RFR: 8079315: UseCondCardMark broken in conjunction with CMS precleaning

Mon May 11 16:51:06 UTC 2015

Hi Andrew,

> On 11 May 2015, at 17:21, Andrew Haley <aph at redhat.com> wrote:
> 
> On 05/11/2015 05:06 PM, Vitaly Davidovich wrote:
> 
>>> Also the global operation is not purely, but “mostly" locally expensive
>>> for the thread performing the global fence. The cost on global CPUs is
>>> pretty much simply a normal fence (roughly). Of course there is always
>>> gonna be that one guy with 4000 CPUs which might be a bit awkward.
> 
> Well yes, but that guy with 4000 CPUs is precisely the target for
> UseCondCardMark.

Okay. That should be fine still as I described, but a bit expensive to benchmark it and fine tune I guess. I don’t have access to any such machines. :( If somebody does we could find out.

> 
>>> But even then, with high enough n, shared, timestamped global
>>> fences etc, even such ridiculous scalability should be within
>>> reach.
>> 
>> Is it roughly like a normal fence for remote CPUs?
> 
> I would not think so.  Surely you'd have to interrupt every core in
> the process and do a bunch of flushes.  A TLB flush is expensive, as
> is interrupting the core itself.  I'm fairly sure there's no way to
> flush a remote core's TLB without interrupting it.
> 

Yes but in a round robin fashion using e.g. APIC on x86, not necessarily all globally at the same time. It’s like message passing. And the TLBs will only be purged for the range of the memory protection; this is a single page that those remote CPUs don’t even have in their TLB caches, and therefore no remote TLB caches will be changed.

For e.g. x86_64, the APIC message itself will fence and then it will run the code to find out that no TLB entries needs changing and that’s pretty much it.

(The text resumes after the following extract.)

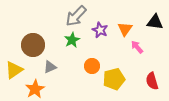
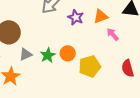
orange triangle: (125, 29) -> (101, 16), turned 35
green star: (72, 40) -> (48, 55), moved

This is not a scalability bottleneck at all and the constant costs I already know are not problematic because I use this technique quite a lot myself and Thomas Schatzl was kind enough to thoroughly benchmark such a card cleaning solution for me on G1 around new year on a number of benchmarks and machines. The conclusion for G1 was that it didn’t matter performance wise. Also that constant cost is amortized away arbitrarily by regulating its frequency.

Thanks,
/Erik

> Andrew.